Customers across industries have an interest in Arc, according to DeLuca.

“Places that have lots of sites -- so retailers, manufacturing facilities, retail banking -- they’re all interested in using Arc to manage branch sites, because that gear can’t go away,” he said. “We’ve also got a lot of legacy, big-iron data center customers that just know that they’re never going to close their data center -- they’ve got too much gear in there, they’re big enough that they got the scale, it doesn’t make sense.”

Customer Use Cases

Africa’s Talking, a Nairobi, Kenya-based company that provides mobile voice and messaging and payment APIs for large organizations and developers across Africa and the Middle East, is an Azure Arc customer.

In the past, the company was updating its applications in a more manual way, but with Azure Arc, it’s able to effectively containerize its applications and deploy them around Africa and the Middle East very quickly and efficiently, according to Shah.

“Having all these diverse infrastructures in different locations and being able to deploy their applications and manage and update them very quickly, has been a huge value-add for Africa’s Talking,” he said.

Erlangen, Germany-based Siemens Healthineers, a medical technology company that develops applications for scanners and other hospital machines, also is an Azure Arc customer.

“They had new algorithms that could help detect COVID symptoms,” Shah explained. “Using Kubernetes and Azure Arc, they were able to very quickly develop these applications and deploy them across thousands of sites.
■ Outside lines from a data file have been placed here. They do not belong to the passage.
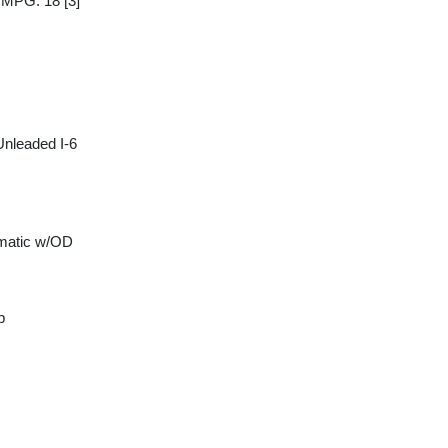
y MPG: 18
[3]
Unleaded I-6
matic w/OD
p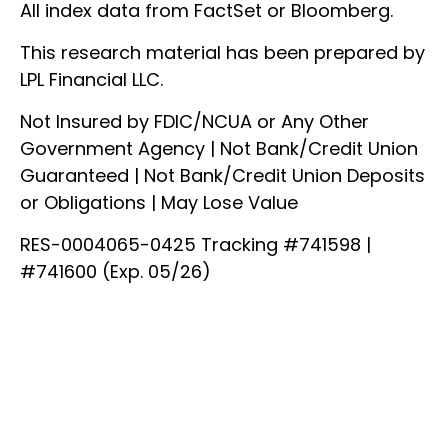
All index data from FactSet or Bloomberg.
This research material has been prepared by
LPL Financial LLC.
Not Insured by FDIC/NCUA or Any Other
Government Agency | Not Bank/Credit Union
Guaranteed | Not Bank/Credit Union Deposits
or Obligations | May Lose Value
RES-0004065-0425 Tracking #741598 |
#741600 (Exp. 05/26)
And with Arc, they can govern and update these applications really, really efficiently. What used to take them a long time across all this diverse infrastructure, they’re able to do a lot more efficiently with Azure Arc.”

Ferguson, a wholesale distributor of plumbing supplies based in Newport News, Va., is another Azure Arc customer.

“They have a lot of data centers, where they have different types of servers, whether that’s Windows Server, Linux server, or they’re using SQL Server,” Shah said. “They’re using Azure Arc to kind of organize their estates across their hybrid environments, so they can govern and manage these all with Azure Arc and (get) tons of efficiency in cloud management across all their environments.”